O cardeal arcebispo de São Paulo, dom Odilo Scherer, tem se colocado ao lado do prefeito João Doria na defesa da distribuição dos alimentos liofilizados, popularmente conhecidos como “ração para pobre”.
Perdendo na política, Doria recorreu ao que há mais de velho na política: a legitimação ideológica da Igreja.
Talvez o papa Francisco não concordasse com a ideia mas, por alguma razão, o arcebispo deu a bênção ao projeto de Doria. Se você não se lembra quem é o arcebispo, os Jornalistas Livres lembram (e ao que tudo indica, os estudantes da Pontifícia Universidade Católica de São Paulo e o Papa Francisco também).
Em 2012, dom Odilo nomeou como reitora a professora Anna Cintra, última colocada na eleição interna da universidade. Foi a primeira vez que o primeiro colocado da lista tríplice não foi indicado para ocupar a vaga. No dia 12 de março de 2013, ele participou do Conclave Papal, na Capela Sistina, na cidade do Vaticano, na condição de um forte candidato a sucessor de Bento XVI, que havia renunciado dias antes. Foi derrotado pelo cardeal Jorge Mario Bergoglio, arcebispo metropolitano de Buenos Aires, o papa Francisco. Em 2014, foi a vez do papa Francisco impor mais uma derrota a dom Odilo e outros três cardeais que integravam a comissão que supervisionava o Banco do Vaticano, após diversas denúncias de corrupção na instituição.
João Doria, entre a cruz e a espada, foi obrigado a recuar. Deus sabe quais acordos estavam por trás da “ração” de Doria e dom Odilo, mas é certo que o prefeito não desistiu totalmente da ideia e já anunciou que voltará à carga, oferecendo a tal “farinata” (o nome italiano é a mais ridícula gourmetização do Bonzo) aos moradores de rua. Por que não desistiu da proposta? E a licitação? Doria parece não querer desperdiçar o “alimento” feito com alimentos desperdiçados. Por se colocar contra este projeto, a vereadora paulistana Sâmia Bomfim (PSOL) foi hostilizada pelo prefeito.

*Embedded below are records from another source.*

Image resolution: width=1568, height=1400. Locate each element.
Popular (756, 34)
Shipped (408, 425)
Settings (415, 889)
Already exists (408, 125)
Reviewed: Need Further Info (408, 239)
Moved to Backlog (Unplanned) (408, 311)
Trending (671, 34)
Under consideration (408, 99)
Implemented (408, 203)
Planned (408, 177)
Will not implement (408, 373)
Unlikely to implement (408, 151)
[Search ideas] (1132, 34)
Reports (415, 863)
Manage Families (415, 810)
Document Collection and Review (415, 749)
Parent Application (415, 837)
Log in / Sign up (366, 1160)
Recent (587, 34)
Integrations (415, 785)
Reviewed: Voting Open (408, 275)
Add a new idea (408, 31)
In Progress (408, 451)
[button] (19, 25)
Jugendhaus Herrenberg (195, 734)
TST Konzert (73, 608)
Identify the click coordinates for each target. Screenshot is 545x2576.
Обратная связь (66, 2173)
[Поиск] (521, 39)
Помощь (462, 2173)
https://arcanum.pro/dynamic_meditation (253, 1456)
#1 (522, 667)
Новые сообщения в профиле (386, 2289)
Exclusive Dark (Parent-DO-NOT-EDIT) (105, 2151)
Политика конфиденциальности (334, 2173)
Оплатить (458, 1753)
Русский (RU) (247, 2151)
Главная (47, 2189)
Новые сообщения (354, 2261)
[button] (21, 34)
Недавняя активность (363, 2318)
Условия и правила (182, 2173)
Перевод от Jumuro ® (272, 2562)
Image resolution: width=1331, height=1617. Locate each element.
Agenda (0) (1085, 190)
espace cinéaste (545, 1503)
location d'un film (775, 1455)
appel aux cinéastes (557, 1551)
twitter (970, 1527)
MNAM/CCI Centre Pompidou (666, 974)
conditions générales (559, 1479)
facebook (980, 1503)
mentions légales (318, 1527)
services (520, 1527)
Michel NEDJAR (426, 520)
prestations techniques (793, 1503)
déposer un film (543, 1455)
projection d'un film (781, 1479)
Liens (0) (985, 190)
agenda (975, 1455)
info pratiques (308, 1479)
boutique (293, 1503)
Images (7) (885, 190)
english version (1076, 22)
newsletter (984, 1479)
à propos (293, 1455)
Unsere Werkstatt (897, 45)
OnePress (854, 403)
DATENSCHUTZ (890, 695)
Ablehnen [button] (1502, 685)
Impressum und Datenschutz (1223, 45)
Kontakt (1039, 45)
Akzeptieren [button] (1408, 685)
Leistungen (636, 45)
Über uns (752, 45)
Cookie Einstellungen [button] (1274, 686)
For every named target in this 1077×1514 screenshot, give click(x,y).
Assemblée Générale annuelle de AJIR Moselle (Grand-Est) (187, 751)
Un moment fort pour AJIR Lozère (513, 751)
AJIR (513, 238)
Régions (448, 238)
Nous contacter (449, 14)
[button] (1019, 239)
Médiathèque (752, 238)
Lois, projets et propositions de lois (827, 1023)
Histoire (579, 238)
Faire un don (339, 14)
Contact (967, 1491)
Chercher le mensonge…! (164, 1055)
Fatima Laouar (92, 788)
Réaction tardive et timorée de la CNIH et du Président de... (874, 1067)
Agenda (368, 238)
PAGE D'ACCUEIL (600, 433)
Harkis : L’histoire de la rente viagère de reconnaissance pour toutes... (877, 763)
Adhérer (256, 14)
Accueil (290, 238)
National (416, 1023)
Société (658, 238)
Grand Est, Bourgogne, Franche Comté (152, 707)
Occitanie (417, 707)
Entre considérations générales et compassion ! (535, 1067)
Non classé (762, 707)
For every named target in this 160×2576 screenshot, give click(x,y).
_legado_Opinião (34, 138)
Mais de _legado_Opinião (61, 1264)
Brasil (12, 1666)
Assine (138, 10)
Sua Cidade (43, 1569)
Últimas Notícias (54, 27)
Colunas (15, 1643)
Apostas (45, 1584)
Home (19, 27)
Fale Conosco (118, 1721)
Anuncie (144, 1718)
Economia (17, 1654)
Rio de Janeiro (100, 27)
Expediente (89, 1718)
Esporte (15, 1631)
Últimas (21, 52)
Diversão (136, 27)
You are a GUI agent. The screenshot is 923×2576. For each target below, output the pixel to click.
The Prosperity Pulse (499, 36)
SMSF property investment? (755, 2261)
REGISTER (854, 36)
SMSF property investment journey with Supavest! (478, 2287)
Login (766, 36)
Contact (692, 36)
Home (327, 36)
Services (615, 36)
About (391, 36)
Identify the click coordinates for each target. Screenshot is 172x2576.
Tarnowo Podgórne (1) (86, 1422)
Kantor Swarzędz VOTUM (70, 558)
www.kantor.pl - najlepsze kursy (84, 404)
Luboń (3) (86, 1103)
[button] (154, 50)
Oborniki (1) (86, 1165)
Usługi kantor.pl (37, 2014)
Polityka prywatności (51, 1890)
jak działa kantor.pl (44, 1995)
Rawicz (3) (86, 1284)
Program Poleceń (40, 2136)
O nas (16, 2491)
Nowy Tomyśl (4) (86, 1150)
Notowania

Não se sabe do que é feita a ração. Qual o seu conteúdo nutricional. Como sua qualidade será controlada. Um adulto diabético pode ingeri-la? Alguém com intolerância a lactose pode consumi-la? Um vegetariano? E os alérgicos? A ração do Doria é na verdade um projeto canhestro de gestão da fome. Não dá autonomia alimentar e dignidade ao pobre, mas o humilha com um composto seco à moda dos alimentos para cães. Falta a Dória tanta ética como transparência na proposta da ração.
No fim, Doria parece ter perdido. Nem a igreja conseguiu salvar a alma do projeto.
Não consigo não lembrar daquele trecho bíblico que ensina a fazer aos outros o que desejamos que nos façam. Será que Doria, Scherer e seus apoiadores comeriam a ração que desejavam distribuir?